Mauro Scoccimarro (Udine 1895 –
Roma 1972)
Ningún político
presume ahora de ser infalible. Por una parte se habla demasiado, y por otra la
hemeroteca digital se encarga de registrar los casos numerosísimos de
desmemoria y de bandazos bruscos de opinión. La coyuntura manda, de modo que
las consignas políticas de los líderes no pueden ser sino coyunturales; y no se
les altera ni la posición de una ceja cuando alguien les recuerda que tres años
─o tres semanas─ atrás defendieron exactamente lo contrario de lo que ahora
sostienen.
Las cosas no siempre
han sido así, y los partidos comunistas, por poner un ejemplo sonado, vivieron
durante muchos años en la certeza de poseer la clave del desarrollo ordenado de
la historia, la razón última del por qué todo lo que sucedía era exactamente lo
que debía suceder.
Sucedieron en ese
papel de oráculos del presente en función de un futuro ineluctable a los
jesuitas; pero no es a eso a lo que me refiero, sino a cómo esa capacidad de
anular las contradicciones en el gran movimiento unánime que se percibe como
trasfondo generó un tipo determinado de dirigente que siempre estaba seguro de
todo y sabía exactamente qué era lo que había que hacer en cada momento.
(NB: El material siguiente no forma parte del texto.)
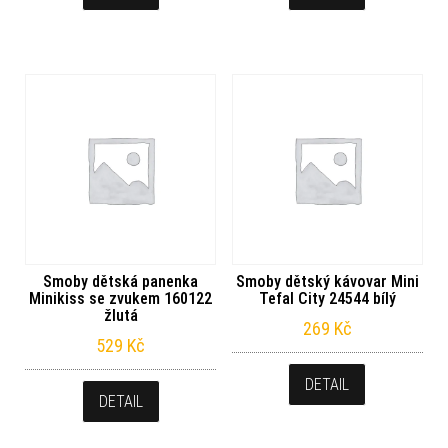
Smoby dětská panenka
Smoby dětský kávovar Mini
Minikiss se zvukem 160122
Tefal City 24544 bílý
žlutá
269
Kč
529
Kč
DETAIL
DETAIL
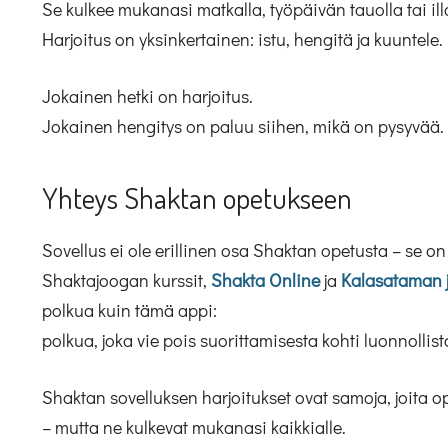
Se kulkee mukanasi matkalla, työpäivän tauolla tai ill
Harjoitus on yksinkertainen: istu, hengitä ja kuuntele.
Jokainen hetki on harjoitus.
Jokainen hengitys on paluu siihen, mikä on pysyvää.
Yhteys Shaktan opetukseen
Sovellus ei ole erillinen osa Shaktan opetusta – se on
Shaktajoogan kurssit,
Shakta Online
ja
Kalasataman 
polkua kuin tämä appi:
polkua, joka vie pois suorittamisesta kohti luonnollist
Shaktan sovelluksen harjoitukset ovat samoja, joita o
– mutta ne kulkevat mukanasi kaikkialle.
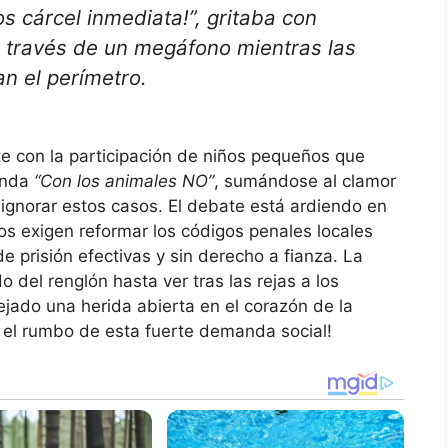
os cárcel inmediata!”
, gritaba con
a través de un megáfono mientras las
an el perímetro.
te con la participación de niños pequeños que
enda
“Con los animales NO”
, sumándose al clamor
ignorar estos casos. El debate está ardiendo en
os exigen reformar los códigos penales locales
e prisión efectivas y sin derecho a fianza. La
 del renglón hasta ver tras las rejas a los
jado una herida abierta en el corazón de la
 el rumbo de esta fuerte demanda social!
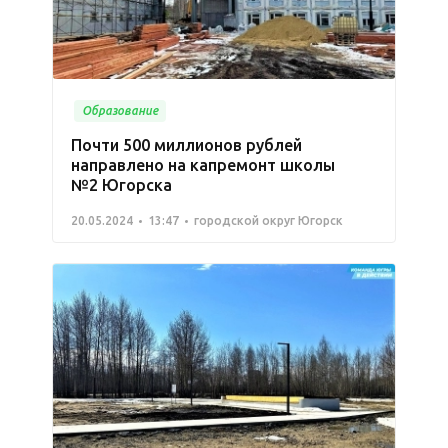
Образование
Почти 500 миллионов рублей
направлено на капремонт школы
№2 Югорска
20.05.2024
13:47
городской округ Югорск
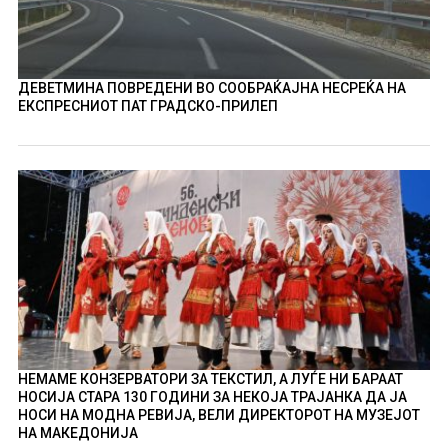
ДЕВЕТМИНА ПОВРЕДЕНИ ВО СООБРАЌАЈНА НЕСРЕЌА НА
ЕКСПРЕСНИОТ ПАТ ГРАДСКО-ПРИЛЕП
НЕМАМЕ КОНЗЕРВАТОРИ ЗА ТЕКСТИЛ, А ЛУЃЕ НИ БАРААТ
НОСИЈА СТАРА 130 ГОДИНИ ЗА НЕКОЈА ТРАЈАНКА ДА ЈА
НОСИ НА МОДНА РЕВИЈА, ВЕЛИ ДИРЕКТОРОТ НА МУЗЕЈОТ
НА МАКЕДОНИЈА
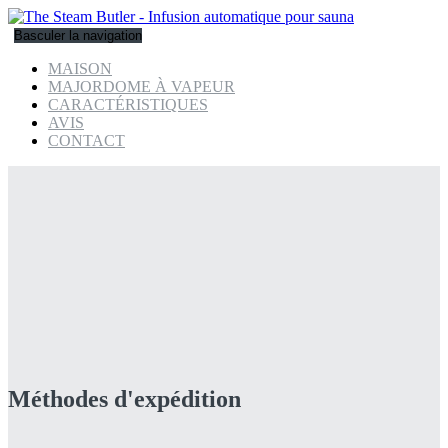
Basculer la navigation
MAISON
MAJORDOME À VAPEUR
CARACTÉRISTIQUES
AVIS
CONTACT
Méthodes d'expédition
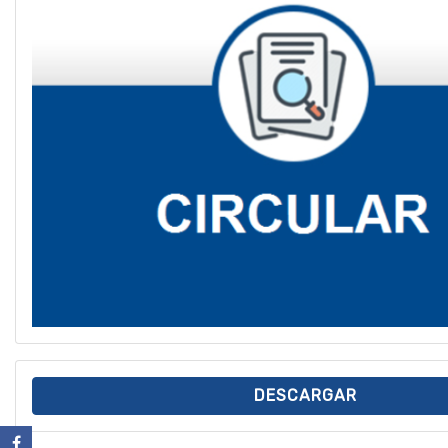
DESCARGAR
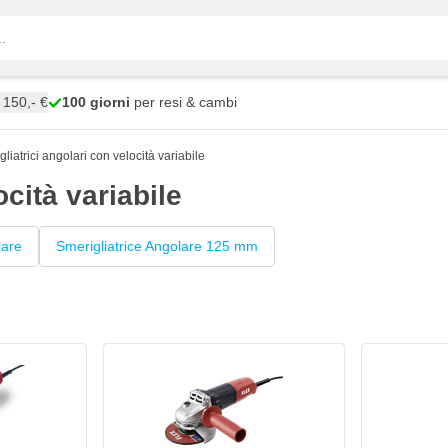
150,- €
100 giorni
per resi & cambi
liatrici angolari con velocità variabile
ocità variabile
lare
Smerigliatrice Angolare 125 mm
Lo
cual que había que hacer coincidía siempre, oh maravilla, con la última consigna
llegada de la dirección.
Todos los que hemos
pasado por el seminario de la militancia comunista hemos conocido a dirigentes
de ese tipo. Pongamos, sin embargo, que hablo de Mauro Scoccimarro, relevante miembro
de la dirección del PCI desde los tiempos heroicos del Ordine Nuovo. Estoy leyendo las memorias de Altiero Spinelli (Cómo traté de hacerme sabio, Icaria,
Barcelona, 2019; edición a cargo de Marcello Belotti; traducción de Francisco
José Rodríguez Mesa). Spinelli estuvo preso en Civitavecchia entre 1932 y 1937
(después seguiría su presidio en las islas de Ponza y Ventotene), y allí fue
destinado a la sección de las llamadas “separate” (celdas separadas) con otros
dirigentes comunistas encarcelados por Mussolini. Por la prisión de Civitavecchia pasaron Terracini, Secchia, Scoccimarro,
Sereni, Li Causi, Parodi, Rossi-Doria… En el ámbito de las “separate” se
celebraban de forma regular reuniones de debate sobre la situación política y
la línea del partido.
Umberto Terracini
tenía al principio la mayor autoridad entre los presos. Él, como Gramsci, había
polemizado por escrito con Stalin; él era el exponente máximo del ordinovismo
que había apartado de la dirección la pureza ideológica inflexible de Bordiga;
él defendía una política amplia de alianzas con otras fuerzas a fin de crear
las condiciones de un tránsito al socialismo por la vía de la libertad, incluso
en las condiciones restringidas de una dictadura del proletariado.
Scoccimarro estaba
contento con su posición de número dos y de eco en todas las cosas de Terracini. «Había pasado ─y seguía pasando─ entre
numerosos libros de autoridades marxistas en economía, historia y filosofía sin
haber experimentado jamás el menor atisbo de lo que podía ser un pensamiento
original», cuenta Spinelli.
Pero
cuando apareció en la prisión Secchia, en la primavera de 1933, informó a los
camaradas de la svolta en la política
de la Internacional, según la cual tanto los socialistas como Roosevelt eran
esbirros del capitalismo en el mismo nivel que Hitler; de que Togliatti había
sido puesto bajo la vigilancia de Longo, y Gramsci (en prisión en Turi) acusado
de desviacionismo, y el partido “aplazaba” las medidas contra él en
consideración a su situación personal. Scoccimarro arrinconó entonces rápidamente a
Terracini, lo puso entre paréntesis por no haber comprendido la identidad
sustancial entre el “antes” y el “después” de la svolta, y se encaramó a la posición alfa de la autoridad ideológica
entre los dirigentes presos.
Secchia le secundó de buen grado, pero cuando se
produjo la rectificación de la Internacional y se abrió paso la política de los
frentes populares, exitosa tanto en Francia como en la República española, Scoccimarro
pasó rápidamente a reprochar a Secchia su incomprensión histórica de que las
tres fases del antes de la svolta, la
svolta misma y la nueva política estaban
unidas por la misma armonía entre medios y fines y el mismo propósito dirigido
a un objetivo ineluctable. (Secchia, demasiado honesto para hacerse trampas a
sí mismo, solo estaba convencido de que, cuando conociera a fondo las razones del
cambio y su verdadero alcance, aceptaría sin dudar una política que por el
momento le parecía oportunista y no auténticamente revolucionaria.)
Spinelli, que
apreciaba poco a Soccimarro, cuenta que en una ocasión le preguntó si atribuía
a la Internacional “una infalibilidad aún mayor que la del papa”. A lo que el
otro contestó, «con un brillo de malicia
en los ojos por haber sido capaz de encontrar la conciliación perfecta entre
dos exigencias contrarias, que no; ¡la Internacional no era y no podía ser
infalible, pero hasta entonces no se había equivocado nunca, del mismo modo que
jamás se habían equivocado Marx, Engels y Lenin!»